The movie is just popcorn entertainment dressed up as epic fantasy, which is fine. I’m a casual Lord of the Rings fan. I know the basic shape: ring, Frodo, Gollum, huge battles. Everything else dissolves within twenty minutes. Names, places, major events—all gone. I walked out of the last film having already forgotten half the character deaths.

But the logic keeps tripping me up. Stupid, avoidable logic. Every time I watch one of these, I hit this moment where nobody thinks around the obvious solution. Gandalf summons giant eagles constantly, so why walk anywhere? A magic inscription only shows under specific moonlight, and wouldn’t you know it, that exact moment arrives right when they need it. Massive magic waves incinerate thousands of orcs without a problem, but then ten wargs appear and everyone’s stuck in a tree yelling for help. If I’d been Tolkien’s editor, I would’ve had words.

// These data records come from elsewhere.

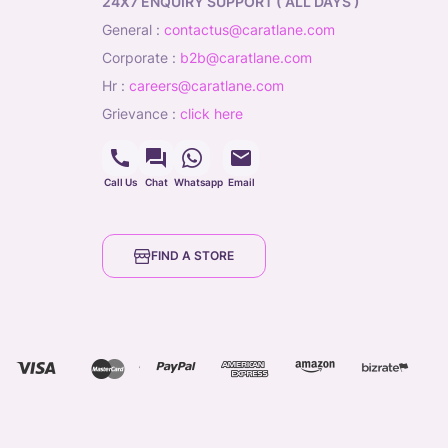
24X7 ENQUIRY SUPPORT ( ALL DAYS )
general
:
contactus@caratlane.com
corporate
:
b2b@caratlane.com
hr
:
careers@caratlane.com
grievance
:
click here
Call Us
Chat
Whatsapp
Email
FIND A STORE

Still, I liked watching it. I’m curious how it continues, though I haven’t read the book and never will—I’m too lazy. I just assume the dragon’s not actually the problem. The dwarves grew on me, and the humor worked, even when people said it shouldn’t. Bilbo’s definitely cooler than Frodo. Much cooler.

If you liked Lord of the Rings, you’ll like The Hobbit. It’s the same film basically, just cleaner and with more of everything. The only thing that would make me actually satisfied is a female character worth watching. Three hours of dwarves moving through forests gets old, no matter how much you like this stuff.